(Task inputs Opens)

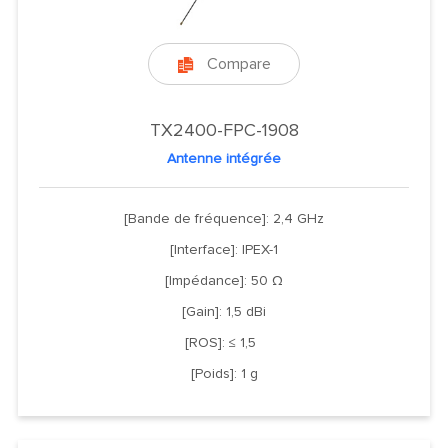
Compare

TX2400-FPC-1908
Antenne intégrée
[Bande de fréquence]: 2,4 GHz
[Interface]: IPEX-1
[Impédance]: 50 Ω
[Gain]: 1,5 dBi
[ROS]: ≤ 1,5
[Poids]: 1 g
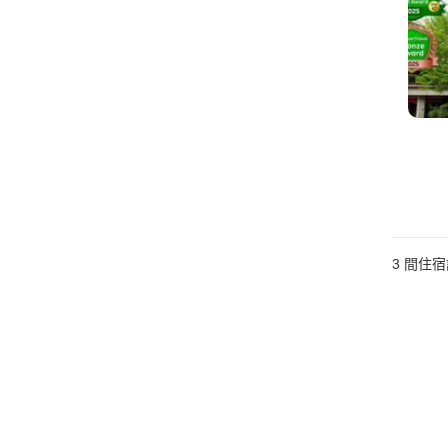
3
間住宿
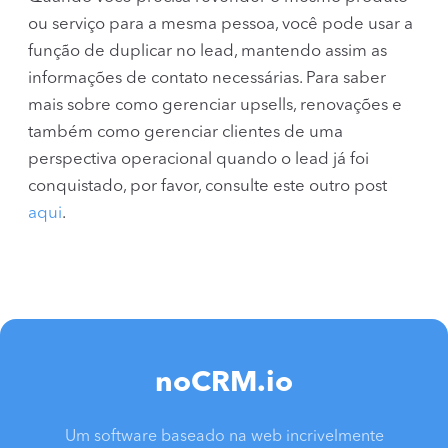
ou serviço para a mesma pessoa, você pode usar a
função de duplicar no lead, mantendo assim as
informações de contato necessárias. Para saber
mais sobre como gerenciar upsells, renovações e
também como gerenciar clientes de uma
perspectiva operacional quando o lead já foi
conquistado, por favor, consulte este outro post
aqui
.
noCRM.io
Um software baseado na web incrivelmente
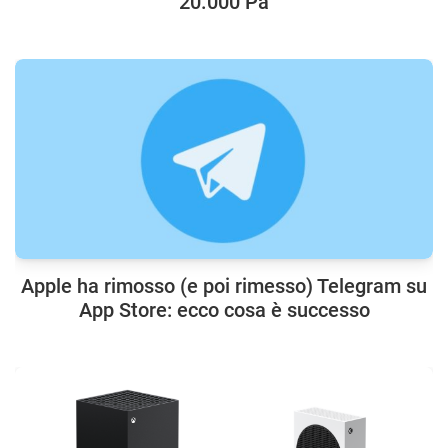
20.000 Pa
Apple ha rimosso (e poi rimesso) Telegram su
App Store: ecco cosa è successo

(Task inputs Closes)

**What the exercise asks**
Copy each line of the material where "gerenciar" is found.

**Result for this task**
mais sobre como gerenciar upsells, renovações e
também como gerenciar clientes de uma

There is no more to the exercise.